Problem to work on: Copy each entry precisely as written, and do not carry over the pictures.

Start of Records for the task

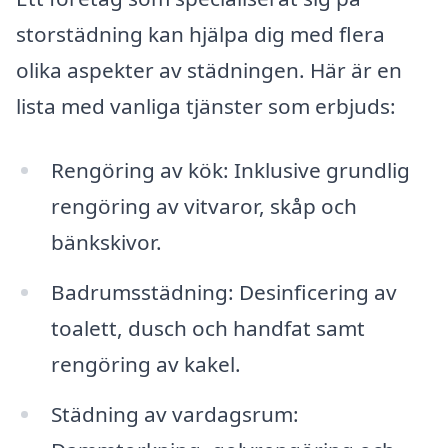
storstädning kan hjälpa dig med flera
olika aspekter av städningen. Här är en
lista med vanliga tjänster som erbjuds:
Rengöring av kök: Inklusive grundlig
rengöring av vitvaror, skåp och
bänkskivor.
Badrumsstädning: Desinficering av
toalett, dusch och handfat samt
rengöring av kakel.
Städning av vardagsrum:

End of Records for the task

Result of the task:
storstädning kan hjälpa dig med flera
olika aspekter av städningen. Här är en
lista med vanliga tjänster som erbjuds:
Rengöring av kök: Inklusive grundlig
rengöring av vitvaror, skåp och
bänkskivor.
Badrumsstädning: Desinficering av
toalett, dusch och handfat samt
rengöring av kakel.
Städning av vardagsrum:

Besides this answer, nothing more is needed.